Considering that moving house has demanded so much of my attention during the last 20 days, it really ought to be more interesting. It’s not. Nor has it left me any energy to watch and/or think about film, especially because the Olympics sucked up what tiny portions of my brain space were left over from those daily visits to hardware stores. (A former student of mine won two gold medals!)

In short: moving necessitates that you enter a mental void. And now writing the syllabus has likewise become engrossing yet utterly, impossibly, boring.

Worse, it’s hard to get back on the blogging horse. My RSS feed contains so many hundreds of unread posts such that I’m considering just marking them all as “read” and starting afresh. My thoughts on the wonderful Beasts of the Southern Wild haven’t cohered yet; and I’m so late to seeing Public Speaking, the terrific documentary about Fran Liebowitz (truly the modern-day Dorothy Parker; she makes me scream with delight at some of her statements) … do I really have anything to add?

Last night despite my exhaustion I actually made it through all 103 wonderful minutes of Footnote, the Israeli black comedy about a father and son, both Talmudic scholars in the same department at Hebrew University. The son’s success and popularity as an intellectual — and his father’s deep-seated competitiveness and rage at being overlooked for prizes and academic rewards — were perfectly captured and utterly cringe-making. Anyone who wants to enter a Ph.D. program should see this film and consider themselves warned.
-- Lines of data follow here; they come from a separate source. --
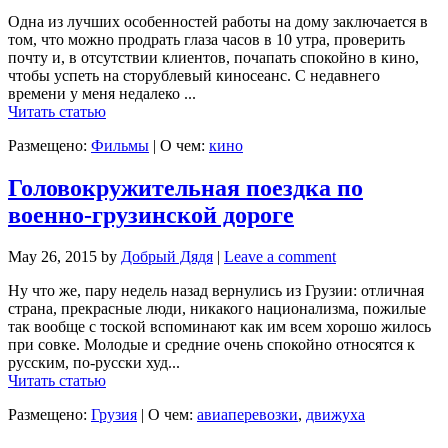
Одна из лучших особенностей работы на дому заключается в
том, что можно продрать глаза часов в 10 утра, проверить
почту и, в отсутствии клиентов, почапать спокойно в кино,
чтобы успеть на сторублевый киносеанс. С недавнего
времени у меня недалеко ...
Читать статью
Размещено:
Фильмы
|
О чем:
кино
Головокружительная поездка по
военно-грузинской дороге
May 26, 2015
by
Добрый Дядя
|
Leave a comment
Ну что же, пару недель назад вернулись из Грузии: отличная
страна, прекрасные люди, никакого национализма, пожилые
так вообще с тоской вспоминают как им всем хорошо жилось
при совке. Молодые и средние очень спокойно относятся к
русским, по-русски худ...
Читать статью
Размещено:
Грузия
|
О чем:
авиаперевозки
,
движуха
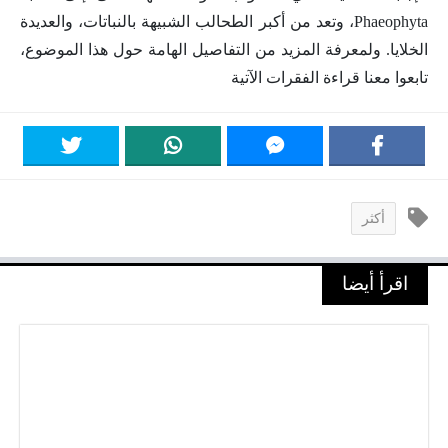
Phaeophyta، وتعد من أكبر الطحالب الشبيهة بالنباتات، والعديدة
الخلايا. ولمعرفة المزيد من التفاصيل الهامة حول هذا الموضوع،
تابعوا معنا قراءة الفقرات الآتية
أكثر
اقرأ أيضا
The film shows not only the supposed philosophical debates that often undergird animosities between academics, but also the ways those debates lead scholars to exact revenge on one another in the meanest, most petty of ways. The film’s director, Joseph Cedar, captures that awfulness with such precision that I spent a good amount of time trying to figure out whether he’s an academic himself — only to learn that his father was a biochemist at Hebrew University.

Which makes me think: considering how many wonderful satirical academic novels there are (James Hynes’ Publish and Perish, Randall Jarrell’s Pictures from an Institution, David Lodge’s Small World, Richard Russo’s Straight Man, Jane Smiley’s Moo, Francine Prose’s Blue Angel: A Novel (P.S.), Mary McCarthy’s The Groves of Academe, and so many others) — why aren’t there any satirically academic films about the horrors of professorial life? Footnote is the only one I can think of.

Okay, back to moving boxes. And taking some trips to the very cool LGBT thrift store to drop off boxes of stuff we shouldn’t have brought with us. And resisting the impulse to buy things at this very nicely stocked thrift store.